As the first core of the association were the “bagiates”, that is, the people of pure Thessalonician descent. Later, they were also joined by Greek refugees from Turkey and Bulgaria.
They were the so-called “bohemians” who from 1925 onwards were called the “Lechrites”. Their name comes from the small insect, the lechritis, that lives and dies around the cannula of the retsina barrel. Their official feast is on the Sunday of the Prodigal Son, for which they prepare every year since the previous one.
The “Lechrites” pair their retsina with delicious traditional mezes and hate fast food. The plates are not cleared from the table until the feast is over, which usually takes quite a while. Over the years, the “Lechrites” became known in all the neighborhoods of Thessaloniki for their feasts, but also for their penchant for consuming their “blonde sweetheart”, retsina.
In Greece, in the context of the Mediterranean diet, wine is a staple on the daily table. This is particularly true for Thessaloniki, where in the context of a centuries-old culinary tradition characterized by strong cultural diversity, the category of wine that dominates over time is retsina. This has led to specific rituals regarding the enjoyment of retsina and reflect the sense of moderation that characterizes the Mediterranean diet.

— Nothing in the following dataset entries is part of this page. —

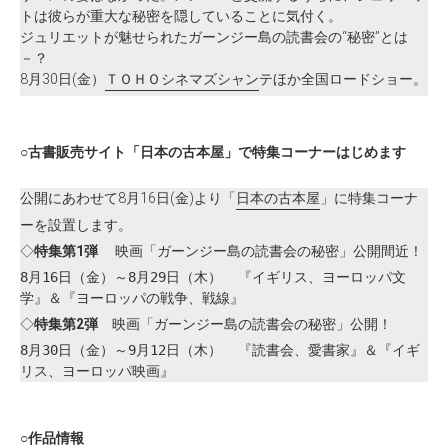
トは彼らが重大な秘密を隠していることに気付く。
ジュリエットが魅せられたガーンジー島の読書会の“秘密”とは
－？
8月30日(金）
ＴＯＨＯシネマズシャン
テほか全国ロードショー。
○古書販売サイト「日本の古本屋」で特集コーナーはじめます
公開にあわせて8月16日(金)より「
日本の古本屋
」に特集コーナ
ーを設置します。
◇
特集第1弾
映画「ガーンジー島の読書会の秘密」公開間近！
8月16日（金）～8月29日（木） 『イギリス、ヨーロッパ文
学』＆『ヨーロッパの戦争、戦線』
◇
特集第2弾
映画「ガーンジー島の読書会の秘密」公開！
8月30日（金）～9月12日（木） 『読書会、愛書家』＆『イギ
リス、ヨーロッパ映画』
○作品情報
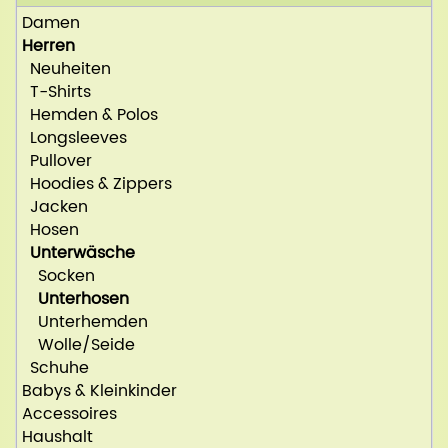
Damen
Herren
Neuheiten
T-Shirts
Hemden & Polos
Longsleeves
Pullover
Hoodies & Zippers
Jacken
Hosen
Unterwäsche
Socken
Unterhosen
Unterhemden
Wolle/Seide
Schuhe
Babys & Kleinkinder
Accessoires
Haushalt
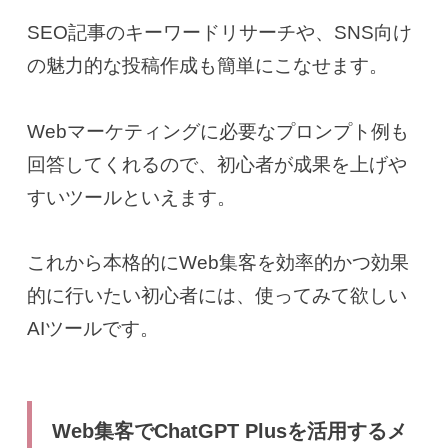
SEO記事のキーワードリサーチや、SNS向け
の魅力的な投稿作成も簡単にこなせます。
Webマーケティングに必要なプロンプト例も
回答してくれるので、初心者が成果を上げや
すいツールといえます。
これから本格的にWeb集客を効率的かつ効果
的に行いたい初心者には、使ってみて欲しい
AIツールです。
Web集客でChatGPT Plusを活用するメ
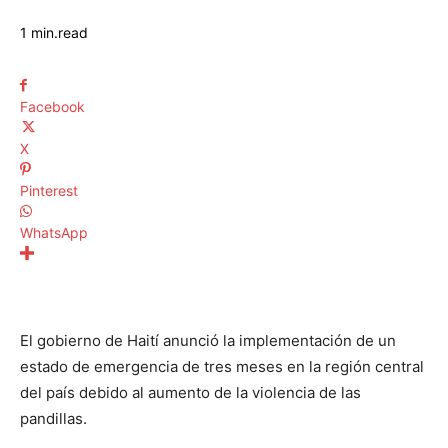
1
min.
read
Facebook
X
Pinterest
WhatsApp
El gobierno de Haití anunció la implementación de un
estado de emergencia de tres meses en la región central
del país debido al aumento de la violencia de las
pandillas.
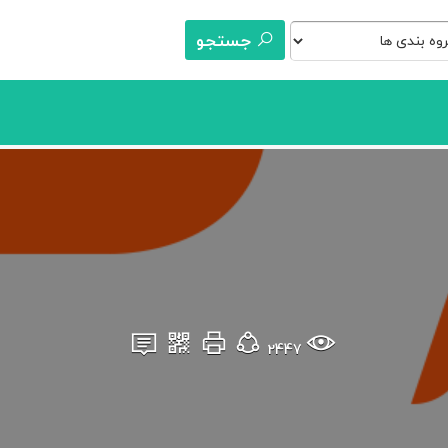
جستجو
2447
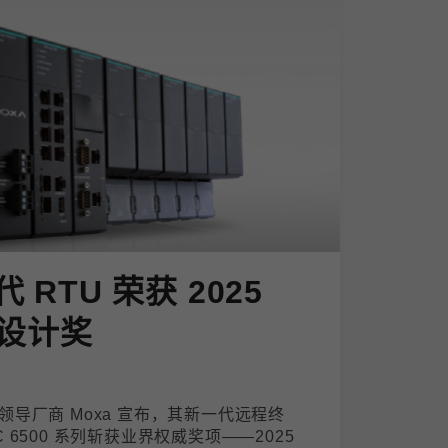
代 RTU 荣获 2025
设计奖
导厂商 Moxa 宣布，其新一代远程终
PAC 6500 系列斩获业界权威奖项——2025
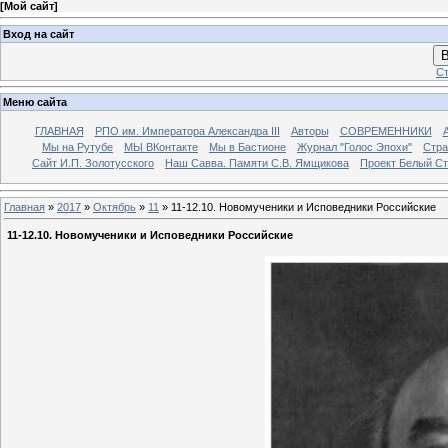
[
Мой сайт
]
Вход на сайт
В
Ст
Меню сайта
ГЛАВНАЯ
РПО им. Императора Александра III
Авторы
СОВРЕМЕННИКИ
Мы на Рутубе
МЫ ВКонтакте
Мы в Бастионе
Журнал "Голос Эпохи"
Стра
Сайт И.П. Золотусского
Наш Савва. Памяти С.В. Ямщикова
Проект Белый С
Главная
»
2017
»
Октябрь
»
11
» 11-12.10. Новомученики и Исповедники Российские
11-12.10. Новомученики и Исповедники Российские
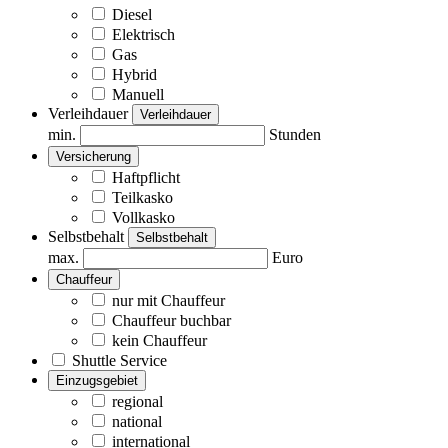
Diesel
Elektrisch
Gas
Hybrid
Manuell
Verleihdauer
Verleihdauer
min.
Stunden
Versicherung
Haftpflicht
Teilkasko
Vollkasko
Selbstbehalt
Selbstbehalt
max.
Euro
Chauffeur
nur mit Chauffeur
Chauffeur buchbar
kein Chauffeur
Shuttle Service
Einzugsgebiet
regional
national
international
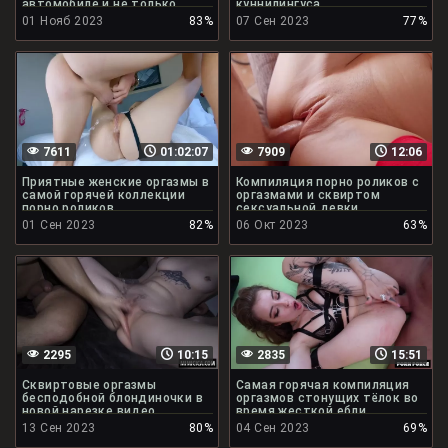
автомобиле и не только
куннилингуса
01 Нояб 2023
83%
07 Сен 2023
77%
7611
01:02:07
7909
12:06
Приятные женские оргазмы в
Компиляция порно роликов с
самой горячей коллекции
оргазмами и сквиртом
порно роликов
сексуальной девки
01 Сен 2023
82%
06 Окт 2023
63%
2295
10:15
2835
15:51
Сквиртовые оргазмы
Самая горячая компиляция
бесподобной блондиночки в
оргазмов стонущих тёлок во
новой нарезке видео
время жесткой ебли
13 Сен 2023
80%
04 Сен 2023
69%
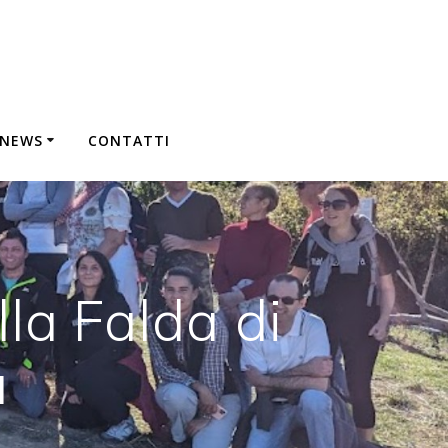
&NEWS
CONTATTI
la Falda di
a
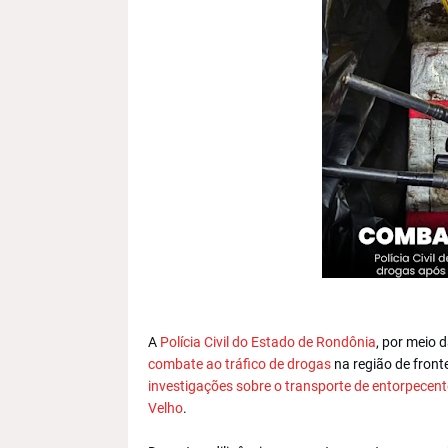
A
Polícia Civil do Estado de Rondônia
, por meio 
combate ao tráfico de drogas
na região de front
investigações sobre o transporte de entorpecent
Velho
.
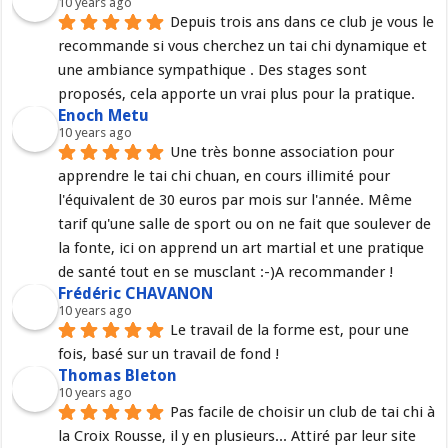
10 years ago
Depuis trois ans dans ce club je vous le 
recommande si vous cherchez un tai chi dynamique et 
une ambiance sympathique . Des stages sont 
proposés, cela apporte un vrai plus pour la pratique.
Enoch Metu
10 years ago
Une très bonne association pour 
apprendre le tai chi chuan, en cours illimité pour 
l'équivalent de 30 euros par mois sur l'année. Même 
tarif qu'une salle de sport ou on ne fait que soulever de 
la fonte, ici on apprend un art martial et une pratique 
de santé tout en se musclant :-)A recommander !
Frédéric CHAVANON
10 years ago
Le travail de la forme est, pour une 
fois, basé sur un travail de fond !
Thomas Bleton
10 years ago
Pas facile de choisir un club de tai chi à 
la Croix Rousse, il y en plusieurs... Attiré par leur site 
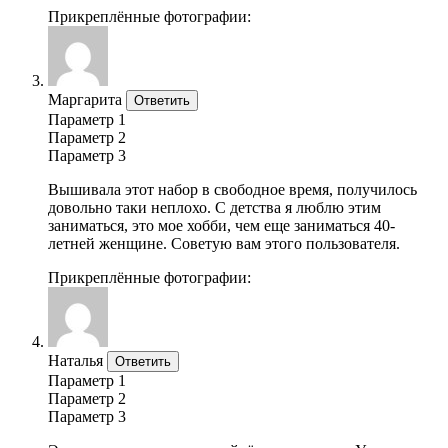
Прикреплённые фотографии:
Маргарита
Ответить
Параметр 1
Параметр 2
Параметр 3
Вышивала этот набор в свободное время, получилось
довольно таки неплохо. С детства я люблю этим
заниматься, это мое хобби, чем еще заниматься 40-
летней женщине. Советую вам этого пользователя.
Прикреплённые фотографии:
Наталья
Ответить
Параметр 1
Параметр 2
Параметр 3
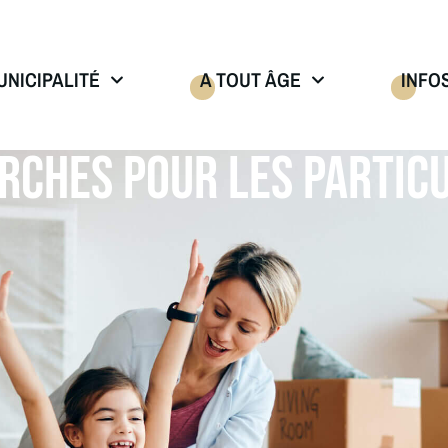
UNICIPALITÉ
A TOUT ÂGE
INFO
RCHES POUR LES PARTICU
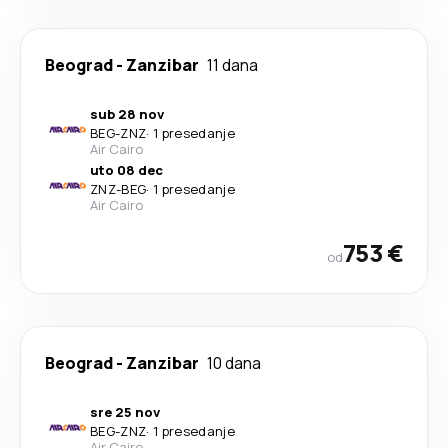
Beograd
-
Zanzibar
11 dana
sub 28 nov
BEG
-
ZNZ
·
1 presedanje
Air Cairo
uto 08 dec
ZNZ
-
BEG
·
1 presedanje
Air Cairo
753 €
od
Beograd
-
Zanzibar
10 dana
sre 25 nov
BEG
-
ZNZ
·
1 presedanje
Air Cairo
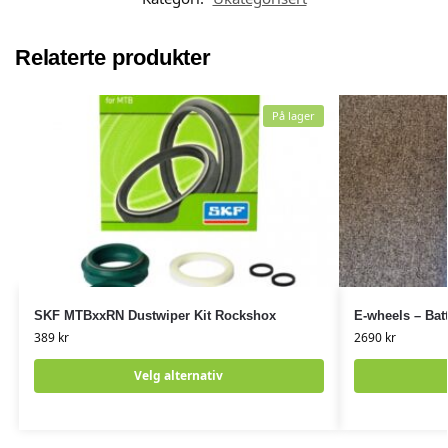
Relaterte produkter
På lager
SKF MTBxxRN Dustwiper Kit Rockshox
E-wheels – Batt
389
kr
2690
kr
Velg alternativ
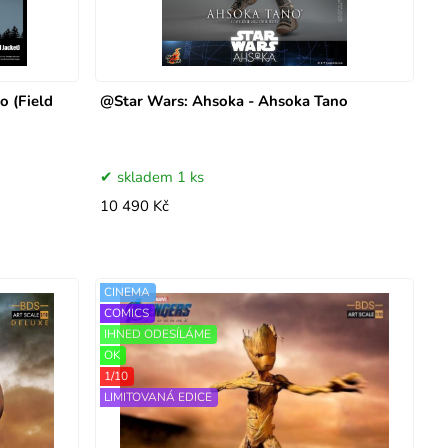
o (Field
@Star Wars: Ahsoka - Ahsoka Tano
skladem 1 ks
10 490 Kč
CINEMA
COMICS
IHNED ODESÍLÁME
OK
1/10
LIMITOVANÁ EDICE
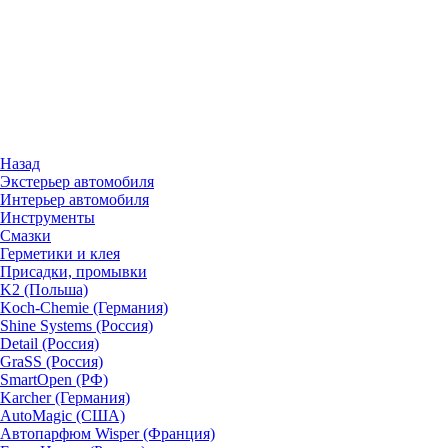
Назад
Экстерьер автомобиля
Интерьер автомобиля
Инструменты
Смазки
Герметики и клея
Присадки, промывки
K2 (Польша)
Koch-Chemie (Германия)
Shine Systems (Россия)
Detail (Россия)
GraSS (Россия)
SmartOpen (РФ)
Karcher (Германия)
AutoMagic (США)
Автопарфюм Wisper (Франция)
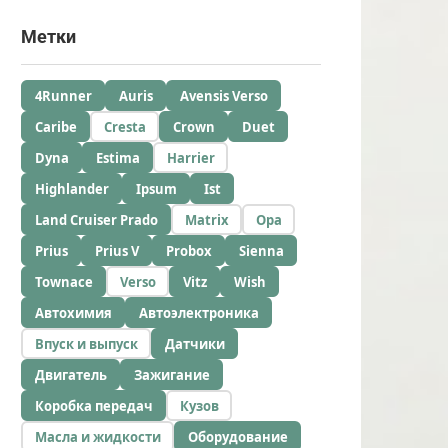
Метки
4Runner
Auris
Avensis Verso
Caribe
Cresta
Crown
Duet
Dyna
Estima
Harrier
Highlander
Ipsum
Ist
Land Cruiser Prado
Matrix
Opa
Prius
Prius V
Probox
Sienna
Townace
Verso
Vitz
Wish
Автохимия
Автоэлектроника
Впуск и выпуск
Датчики
Двигатель
Зажигание
Коробка передач
Кузов
Масла и жидкости
Оборудование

The wine is always drunk chilled and served at a temperature between 8° C - 10° C. Retsina is usually served in a 500 ml carafe or bottle, from which the banqueters fill the characteristic glasses used for this wine. Typical retsina glasses are small having a capacity of 125 ml. They are stemless, in the shape of water glasses, and with an open rim.
Usually, one of the members of the party has the role to fill everyone’s glasses. One starts drinking after all the glasses are filled and the party clink their glasses with a toast or the usual wish “to our health” («‘γεια μας»). The small glasses are filled more often and every time the party follow the same ritual. These small glasses are filled more often and each time the party follows the same ritual. In this way the members of the party show their appreciation for each other, while everyone drinks retsina at the same pace.
In Thessaloniki, the etiquette of retsina enjoyment is intertwined with the everyday habits of its residents. Wine is always enjoyed with meals and during social gatherings, seen as a way to enhance the social experience and create a sense of community among people. At the same time, this is a way to encourage moderate consumption
and ensure the unity of the group creating a social atmosphere that facilitates discussion.
In this way, wine enjoyment in Thessaloniki preserves something of the ancient Greek symposia. At the city’s modern taverns serving mezes («μεζεδοπωλεία») and coffee shops («καφενεία»), consumption of wine (in this case retsina) is always done in moderation, paired with food and in the company of friends.